Suleyman shook his head. “Nothing so public,” he said. “Though we will have to storm it, I’m sure. I dispatched a probe to that location and there’s some defense. Mostly automated; only one life sign there, as far as the probe could tell.”
“P
iece of cake,” Latif declared with a ferocious sneer. He turned to look at Sarai. “Want to come along for the party?”
“Love to,” she replied, meeting his stare. The others exchanged glances.
“And you, ladies?” Suleyman inquired of Nan and Nefer. Nan shook her head.
“My place is with Kalugin,” she said quietly. “Especially if it’s the last night of the world. I don’t know if he’s even aware of my presence, but I’d rather be beside him than in any other place when the Silence falls.”
Suleyman nodded.
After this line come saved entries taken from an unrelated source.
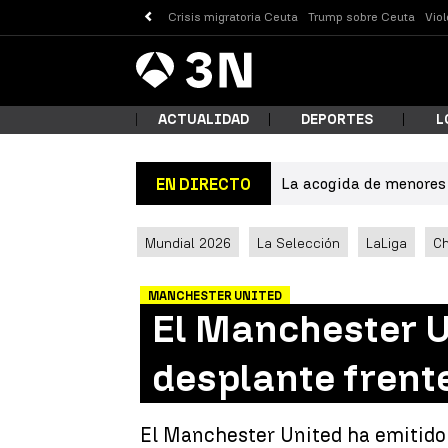
Crisis migratoria Ceuta
Trump sobre Ceuta
Vio
Antena
Noticias
3
ACTUALIDAD
DEPORTES
L
La acogida de menores 
EN DIRECTO
¿Qué
Mundial 2026
La Selección
LaLiga
C
MANCHESTER UNITED
El Manchester U
desplante frent
Busc
El Manchester United ha emitido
Nefer cleared her throat. “I’ll beg off, too,” she said. “I’ve been promising myself for years I’d be out on the Serengeti when the hour rolls around. It’s all I’ve got left.”
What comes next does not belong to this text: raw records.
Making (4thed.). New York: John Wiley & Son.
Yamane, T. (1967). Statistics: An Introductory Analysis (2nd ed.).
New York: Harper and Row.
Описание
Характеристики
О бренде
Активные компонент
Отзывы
“I understand,” Suleyman told her. “I’d be with you, if I could. Still … somebody’s got to look out for these reckless young people.” He jerked a thumb at Latif and Sarai. “It may be harder to jump the barricades than they think.”
Latif snorted. “So we’re not moving on this until right at the end?” he inquired. “Say 9th July?”
“No sense in giving them time to grab it back from us,” Suleyman said. “Strike the first blow at Alpha-Omega and follow up with the landing on Catalina before they have time to react.”
“And hope no one else had the same idea,” cautioned Nan.
“I still think we ought to liberate the bunkers where the Enforcers are,” said Latif. “Think of the edge that’d give us, with them on our side!”
“You haven’t seen them, son.” Suleyman rubbed his eyes. “It’s a little unlikely they’d be willing to follow my orders. If they decided to take revenge on the Company, we’d see the bloodbath of our worst nightmares.”
“Okay, but there are some of us stashed away in the bunkers with them, right?” countered Latif. “What if we just woke the Preservers?”
“I don’t want to go near the bunkers,” said Suleyman, raising his voice only slightly but to tremendous effect. “If we poke around in there the Company will take notice. They noticed when Joseph did it, and you know what happened to him. They’re far more paranoid now. Let’s leave well enough alone for the time being.”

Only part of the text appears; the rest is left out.